How can I see what Condeco has accessed?
You can enable your own audit logs in Microsoft 365 and we strongly recommended that this is done.
What level of auditing is available in Office 365 and the Microsoft 365 integration?
The Office 365 compliance center has AD access logs as part of the Office 365 platform. The Microsoft 365 integration audits all interactions with Graph API. Only the Graph API calls are stored, not the returned data. Logs can be shared on a schedule.
What security measures are available for the Microsoft 365 integration to prevent unauthorized access?
- We use standard OAuth 2.0 JWT tokens instead of credentials to ensure issues associated with basic authentication do not impact the Microsoft 365 integration.
- We use managed service identity to pass information from one Azure service to another, instead of service accounts.
- We use short-lived JWT tokens and Microsoft MSAL to access token information from Microsoft Graph. Microsoft MSAL ensures all best practices are in place. Token lifetime is controlled by your Azure AD administrator and can be reduced to minimize risk.
- All secrets are stored in the Azure Key Vault and can only be accessed by a secure automated process.
- We use an Azure AD app that has a service principal deployed in customer premises. This allows your Azure AD administrator to fully control access to Graph API. Access can be revoked from the Azure portal.
- Condeco uses change control procedures certified by ISO27001 and CSA Star certificates.
We understand Condeco does not ask for body and attachment information from Graph API but is it possible for a query to be written to request this potentially sensitive information?
- Body and attachment information is never passed in the select query sent to Graph API and so Graph API cannot return this information. In addition, we perform unit tests and automation tests.
- All Graph API access is audited and Microsoft can provide audit logs to show queries that Condeco executes against a specific Graph API tenant.
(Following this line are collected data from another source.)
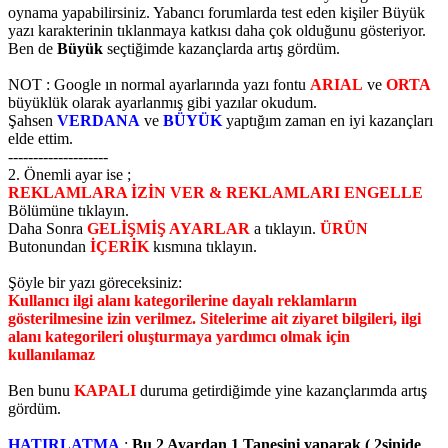
oynama yapabilirsiniz. Yabancı forumlarda test eden kişiler Büyük
yazı karakterinin tıklanmaya katkısı daha çok olduğunu gösteriyor.
Ben de
Büyük
seçtiğimde kazançlarda artış gördüm.
NOT : Google ın normal ayarlarında yazı fontu
ARIAL
ve
ORTA
büyüklük olarak ayarlanmış gibi yazılar okudum.
Şahsen
VERDANA
ve
BÜYÜK
yaptığım zaman en iyi kazançları
elde ettim.
--------------------
2. Önemli ayar ise ;
REKLAMLARA İZİN VER & REKLAMLARI ENGELLE
Bölümüne tıklayın.
Daha Sonra
GELİŞMİŞ AYARLAR
a tıklayın.
ÜRÜN
Butonundan
İÇERİK
kısmına tıklayın.
Şöyle bir yazı göreceksiniz:
Kullanıcı ilgi alanı kategorilerine dayalı reklamların
gösterilmesine izin verilmez. Sitelerime ait ziyaret bilgileri, ilgi
alanı kategorileri oluşturmaya yardımcı olmak için
kullanılamaz
Ben bunu
KAPALI
duruma getirdiğimde yine kazançlarımda artış
gördüm.
HATIRLATMA
:
Bu 2 Ayardan 1 Tanesini yaparak ( 2sinide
- As part of our ISO27001 and CSA Star certificates, software engineering processes are defined for the entire lifecycle that prevent access to body and attachments:
- Separate branches to promote code to Development, QA, Staging, and Production.
- Pull requests are reviewed by two engineers to promote code to Development.
- Unit tests validate the use of body and attachment and fail the build in Development only.
- Sanity and automation suites in QA process prevent any calls to Body and Attachment, and there are similar controls in staging and production.